> EXERCISE DETAILS
Here are some records; quote them exactly, leaving out the pictures.
━━━━━━━━
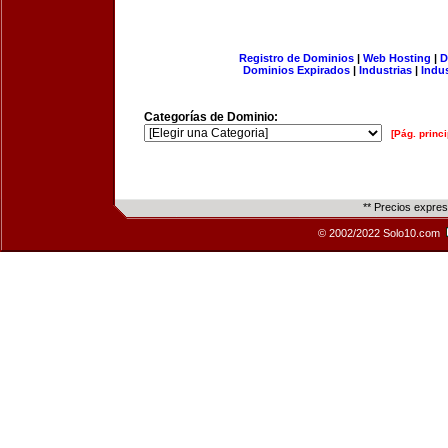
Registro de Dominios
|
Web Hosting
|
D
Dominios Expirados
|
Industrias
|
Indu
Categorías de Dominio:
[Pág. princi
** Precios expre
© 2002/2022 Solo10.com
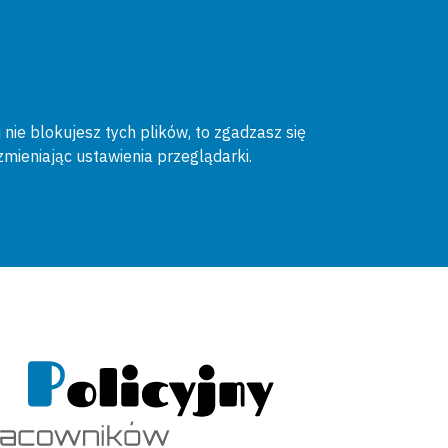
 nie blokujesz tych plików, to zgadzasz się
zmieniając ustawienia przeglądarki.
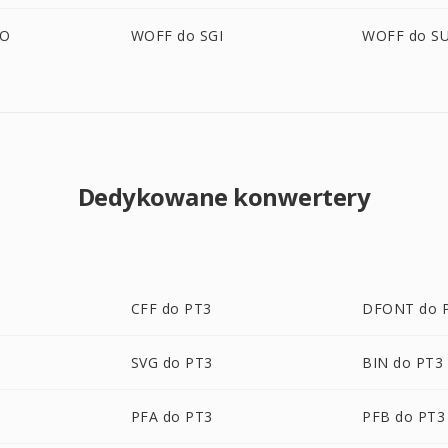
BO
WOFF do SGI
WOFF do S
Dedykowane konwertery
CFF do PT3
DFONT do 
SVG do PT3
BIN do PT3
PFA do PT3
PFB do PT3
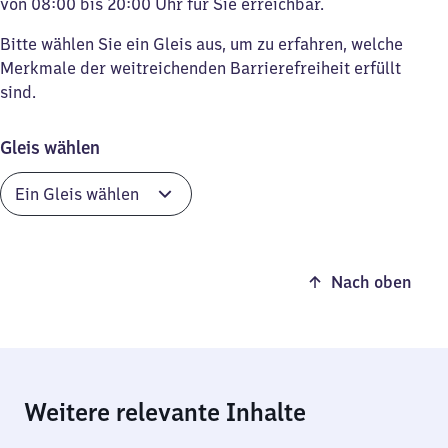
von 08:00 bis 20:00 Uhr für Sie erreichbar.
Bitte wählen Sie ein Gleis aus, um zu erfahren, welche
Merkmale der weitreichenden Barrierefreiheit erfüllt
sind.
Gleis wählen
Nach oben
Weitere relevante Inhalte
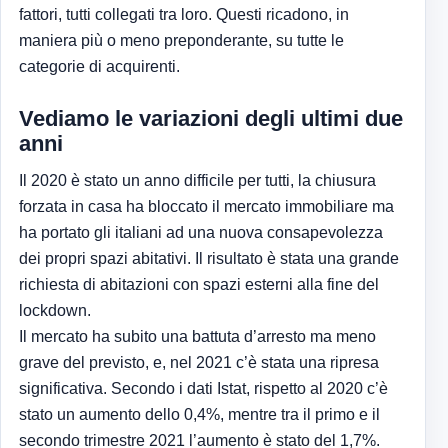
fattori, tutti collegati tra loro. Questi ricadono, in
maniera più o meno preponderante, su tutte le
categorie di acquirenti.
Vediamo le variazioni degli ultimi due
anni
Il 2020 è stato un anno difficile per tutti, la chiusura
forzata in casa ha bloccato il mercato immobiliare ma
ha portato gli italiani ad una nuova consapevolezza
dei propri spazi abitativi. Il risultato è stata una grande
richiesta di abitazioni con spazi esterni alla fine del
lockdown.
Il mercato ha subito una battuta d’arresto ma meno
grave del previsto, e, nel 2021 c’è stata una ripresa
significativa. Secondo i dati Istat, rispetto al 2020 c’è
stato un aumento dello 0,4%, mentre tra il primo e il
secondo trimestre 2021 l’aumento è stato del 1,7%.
━━━━━━━━
> RESPONSE AREA
Registro de Dominios
|
Web Hosting
|
D
Dominios Expirados
|
Industrias
|
Indu
Categorías de Dominio:
[Pág. princi
** Precios expre
© 2002/2022 Solo10.com
 nie blokujesz tych plików, to zgadzasz się
zmieniając ustawienia przeglądarki.
BO
WOFF do SGI
WOFF do S
Dedykowane konwertery
CFF do PT3
DFONT do 
SVG do PT3
BIN do PT3
PFA do PT3
PFB do PT3
von 08:00 bis 20:00 Uhr für Sie erreichbar.
Bitte wählen Sie ein Gleis aus, um zu erfahren, welche
Merkmale der weitreichenden Barrierefreiheit erfüllt
sind.
Gleis wählen
Nach oben
Weitere relevante Inhalte
fattori, tutti collegati tra loro. Questi ricadono, in
maniera più o meno preponderante, su tutte le
categorie di acquirenti.
Vediamo le variazioni degli ultimi due
anni
Il 2020 è stato un anno difficile per tutti, la chiusura
forzata in casa ha bloccato il mercato immobiliare ma
ha portato gli italiani ad una nuova consapevolezza
dei propri spazi abitativi. Il risultato è stata una grande
richiesta di abitazioni con spazi esterni alla fine del
lockdown.
Il mercato ha subito una battuta d’arresto ma meno
grave del previsto, e, nel 2021 c’è stata una ripresa
significativa. Secondo i dati Istat, rispetto al 2020 c’è
stato un aumento dello 0,4%, mentre tra il primo e il
secondo trimestre 2021 l’aumento è stato del 1,7%.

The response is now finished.